How To Deal With Difficult People

         Difficult people can be anything from a person going through a hard time, who is simply more reactive than usual, to someone with a personality disorder who will make your life miserable on an ongoing basis. So, how can you tell the difference? Well, it depends on the length of time you have known them, their usual behavior patterns and most importantly, how they respond when you attempt to address an issue with them.

         When you attempt to discuss a problem with someone who is generally reasonable but is behaving poorly under stress, at some point they will usually be able to take responsibility for their part and have a productive conversation. They will demonstrate a willingness to understand your side of things and work to negotiate each other’s needs. On the other hand, someone with a high conflict personality will not allow anyone to question them and will usually attack and blame in order to deflect responsibility. They are not interested in what you need or want. They are focused on themselves at the expense of others. These types of personalities do not usually learn from adverse interpersonal experiences because they always believe it is the other person who is the problem. They often behave abusively and then unbelievably… act as if they are the victim. They are often the person who will initiate a lawsuit and have others pending. They feel entitled to special treatment without having earned it and lack empathy. They will not think twice about taking someone else down in order to get what they want.

         At this point, you may be thinking of your significant other, your friend, coworker, boss or other person in a position of authority. In any case, it’s important that you have an emotional coping strategy in place so you feel confident you can deal with the most unreasonable of adversaries. Here are some tips for how to respond when you are confronted with an angry or “difficult person.”


  1. Listening is the number one step in dealing with “unreasonable” people. Everyone wants to feel heard. No progress can take place until the other person feels acknowledged. While you’re listening, really focus on what the other person is saying, not what you want to say next.
  2. Stay calm. When a situation is emotionally charged, it’s easy to get caught up in the heat of the moment. Our minds go into fight or flight mode because we are perceiving an “attack.”
  3. Monitor your breathing. Try to take some slow, deep breaths. If you breathe out longer than you breathe in…you can’t panic and are less likely to overreact.
  4. If you are feeling angry or reactive then hit the “pause” button. You rarely have to handle a situation in the heat of the moment. Tell them that you need to set a time to sit down and discuss things later, so you can give them your full attention.
  5. Don’t judgeYou don’t know what the other person is going through. Chances are, if a person is acting unreasonable, they are likely feeling some sort of vulnerability, insecurity or fear.
  6. Reflect respect and dignity toward the other person. No matter how a person is treating you, showing contempt will not help productively resolve the situation.
  7. Look for the hidden need. What is this person really trying to gain? Or more importantly, what is this person trying to avoid?
  8. You need to to know your own threshold for what you can take from difficult people. If you feel that you are unable to stay calm and you are being negatively affected by the stress of dealing with them, then it may be time to reevaluate your strategy or leave.

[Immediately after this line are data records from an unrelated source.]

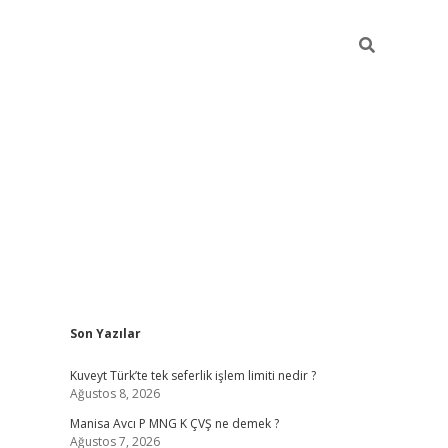
Sidebar
Son Yazılar
ilbet giriş
Kuveyt Türk’te tek seferlik işlem limiti nedir ?
Ağustos 8, 2026
Manisa Avcı P MNG K ÇVŞ ne demek ?
Ağustos 7, 2026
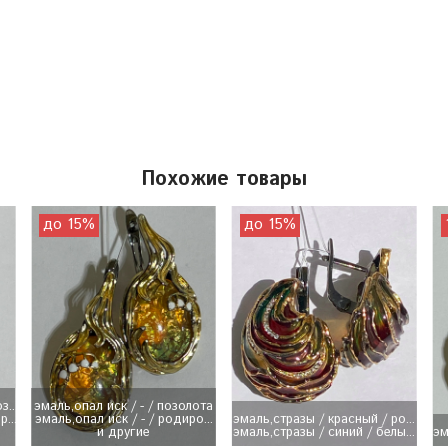
Похожие товары
до 15%
до 15%
...
эмаль,опал иск / - / позолота
...
эмаль,опал иск / - / родиро...
эмаль,стразы / красный / ро...
и другие
эмаль,стразы / синий / белы...
эм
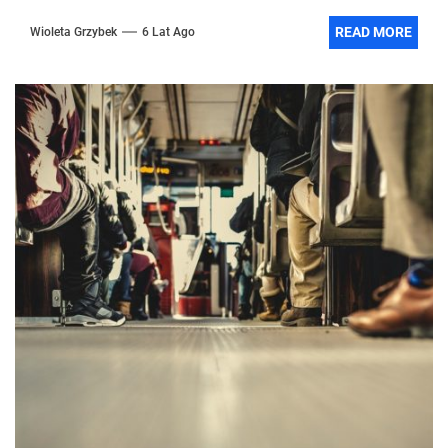
READ MORE
Wioleta Grzybek
6 Lat Ago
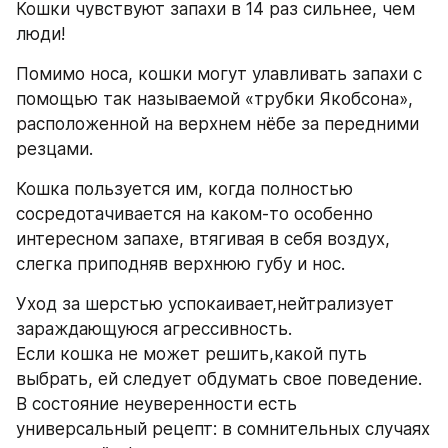
Кошки чувствуют запахи в 14 раз сильнее, чем 
люди! 
Помимо носа, кошки могут улавливать запахи с 
помощью так называемой «трубки Якобсона», 
расположенной на верхнем нёбе за передними 
резцами. 
Кошка пользуется им, когда полностью 
сосредотачивается на каком-то особенно 
интересном запахе, втягивая в себя воздух, 
слегка приподняв верхнюю губу и нос. 
Уход за шерстью успокаивает,нейтрализует 
зараждающуюся агрессивность.
Если кошка не может решить,какой путь 
выбрать, ей следует обдумать свое поведение. 
В состояние неуверенности есть 
универсальный рецепт: в сомнительных случаях 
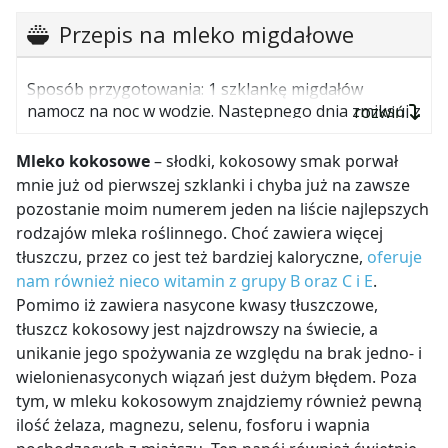
Przepis na mleko migdałowe
Sposób przygotowania: 1 szklankę migdałów
namocz na noc w wodzie. Następnego dnia zmiksuj z
rozwiń
4 szklankami wody. Przecedź przez gazę lub sito.
Mleko kokosowe
– słodki, kokosowy smak porwał
mnie już od pierwszej szklanki i chyba już na zawsze
pozostanie moim numerem jeden na liście najlepszych
rodzajów mleka roślinnego. Choć zawiera więcej
tłuszczu, przez co jest też bardziej kaloryczne,
oferuje
nam również nieco witamin z grupy B oraz C i E
.
Pomimo iż zawiera nasycone kwasy tłuszczowe,
tłuszcz kokosowy jest najzdrowszy na świecie, a
unikanie jego spożywania ze względu na brak jedno- i
wielonienasyconych wiązań jest dużym błędem. Poza
tym, w mleku kokosowym znajdziemy również pewną
ilość żelaza, magnezu, selenu, fosforu i wapnia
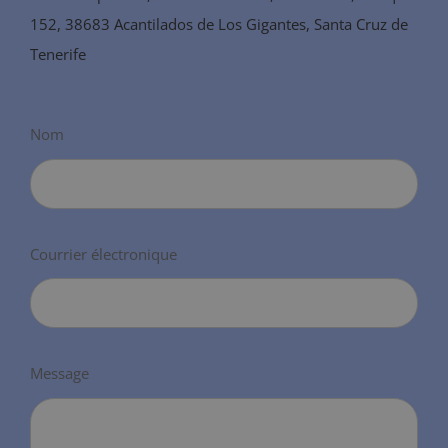
152, 38683 Acantilados de Los Gigantes, Santa Cruz de
Tenerife
Nom
Courrier électronique
Message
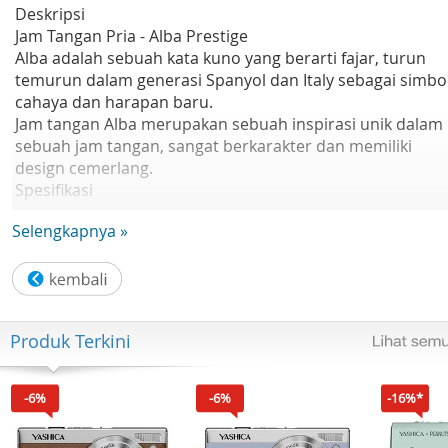
Deskripsi
Jam Tangan Pria - Alba Prestige
Alba adalah sebuah kata kuno yang berarti fajar, turun
temurun dalam generasi Spanyol dan Italy sebagai simbo
cahaya dan harapan baru.
Jam tangan Alba merupakan sebuah inspirasi unik dalam
sebuah jam tangan, sangat berkarakter dan memiliki
design cemerlang.
Spesifikasi
Gender: Pria
Selengkapnya »
Brand: Alba
Series: Active
Model No: AJ6128X1
Movement: Japan Quartz Movement
Case diameter: 40 mm
Produk Terkini
Case thicknes: 8 mm
Lug Width: 20 mm
Glass material: Mineral crystal
-6%
-6%
-16%*
Case material: Stainless Steel
Water resistant: 50 Meters/5 ATM/5 BAR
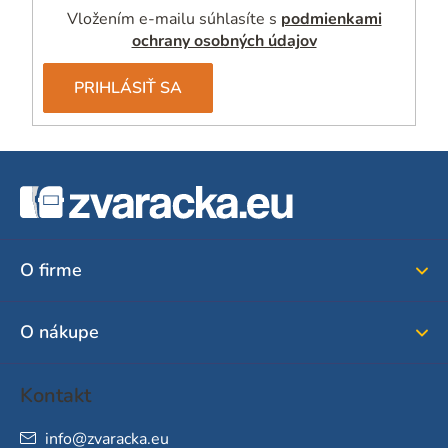
i
Vložením e-mailu súhlasíte s
podmienkami
s
ochrany osobných údajov
u
PRIHLÁSIŤ SA
Z
á
p
ä
O firme
t
i
O nákupe
e
Kontakt
info
@
zvaracka.eu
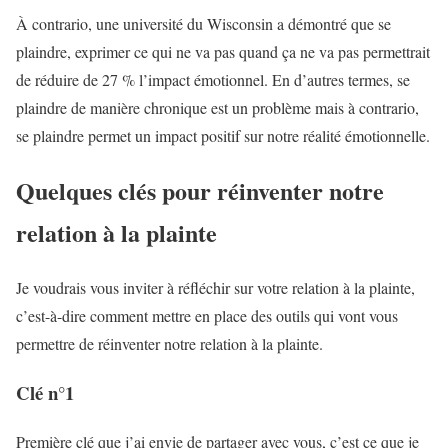
À contrario, une université du Wisconsin a démontré que se
plaindre, exprimer ce qui ne va pas quand ça ne va pas permettrait
de réduire de 27 % l’impact émotionnel. En d’autres termes, se
plaindre de manière chronique est un problème mais à contrario,
se plaindre permet un impact positif sur notre réalité émotionnelle.
Quelques clés pour réinventer notre
relation à la plainte
Je voudrais vous inviter à réfléchir sur votre relation à la plainte,
c’est-à-dire comment mettre en place des outils qui vont vous
permettre de réinventer notre relation à la plainte.
Clé n°1
Première clé que j’ai envie de partager avec vous, c’est ce que je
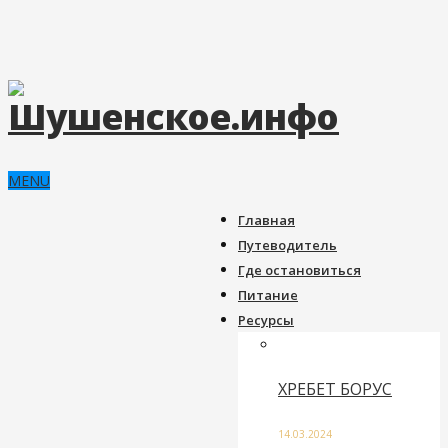
MENU
Главная
Путеводитель
Где остановиться
Питание
Ресурсы
ХРЕБЕТ БОРУС
14.03.2024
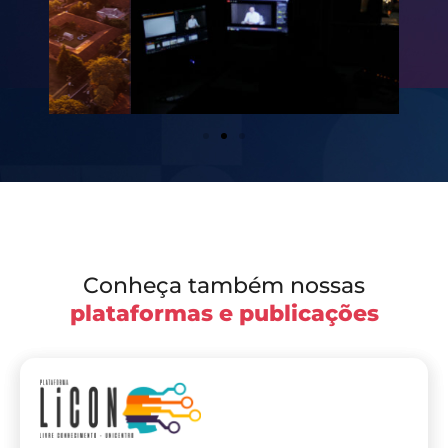
Conheça também nossas
plataformas e publicações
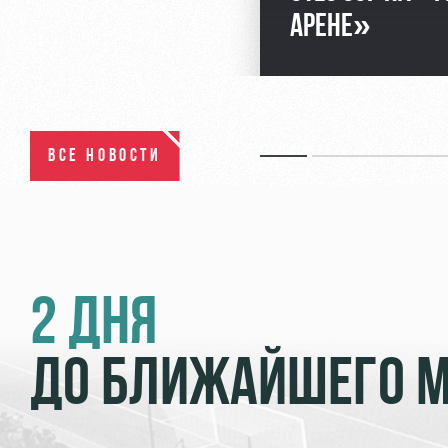
АРЕНЕ»
ВСЕ НОВОСТИ
2 ДНЯ
ДО БЛИЖАЙШЕГО 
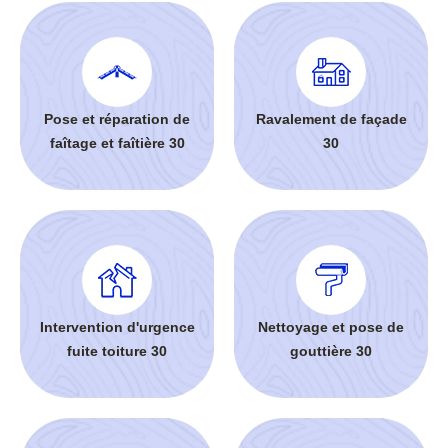
Pose et réparation de
Ravalement de façade
faîtage et faîtière 30
30
Intervention d'urgence
Nettoyage et pose de
fuite toiture 30
gouttière 30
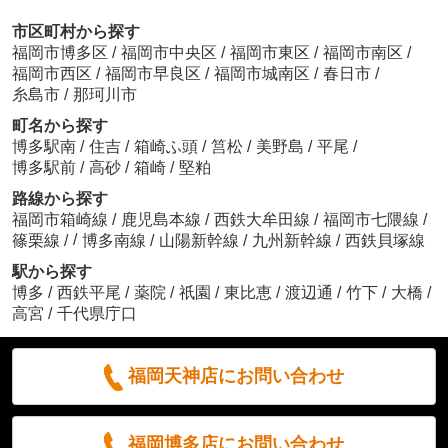
市区町村から探す
福岡市博多区
/
福岡市中央区
/
福岡市東区
/
福岡市南区
/
福岡市西区
/
福岡市早良区
/
福岡市城南区
/
春日市
/
糸島市
/
那珂川市
町名から探す
博多駅南
/
住吉
/
箱崎ふ頭
/
筥松
/
美野島
/
平尾
/
博多駅前
/
高砂
/
箱崎
/
堅粕
路線から探す
福岡市箱崎線
/
鹿児島本線
/
西鉄大牟田線
/
福岡市七隈線
/
/
篠栗線
/
博多南線
/
山陽新幹線
/
九州新幹線
/
西鉄貝塚線
駅から探す
博多
/
西鉄平尾
/
薬院
/
祇園
/
東比恵
/
渡辺通
/
竹下
/
大橋
/
高宮
/
千代県庁口
福岡天神店にお問い合わせ
福岡博多店にお問い合わせ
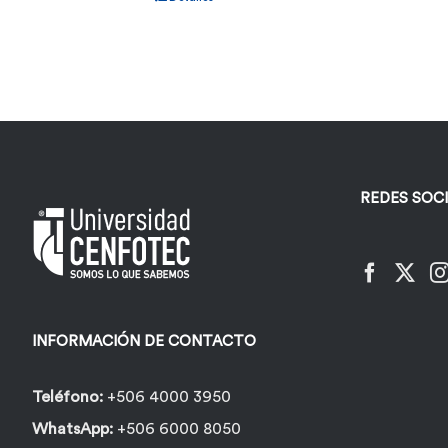
REDES SOC
INFORMACIÓN DE CONTACTO
Teléfono:
+506 4000 3950
WhatsApp:
+506 6000 8050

      If you have tried to resolve things by staying calm and have demonstrated to them that you are interested in understanding their needs but things just don’t get better, it may be time to leave. After all, some people are manipulative and lacking in empathy and are out to get you, your money or your job. Staying calm and keeping your position of strength in these situations is essential but when you feel it is an abusive or exploitive situation it’s best to cut your losses and get away. It’s not worth the emotional and physical toll it can take to deal with an ongoing toxic situation.